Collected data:
- - -

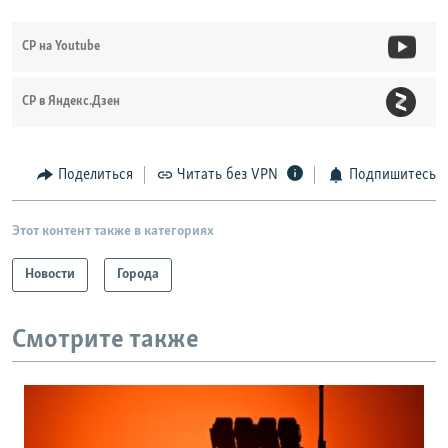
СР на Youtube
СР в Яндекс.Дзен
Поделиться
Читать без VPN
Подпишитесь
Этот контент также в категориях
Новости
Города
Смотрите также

- - -

**Task brief:** Repeat only the lines starting at the one that contains "Подпишитесь" and ending at the last line above, exactly as written.

**Completed task:**
Подпишитесь
Этот контент также в категориях
Новости
Города
Смотрите также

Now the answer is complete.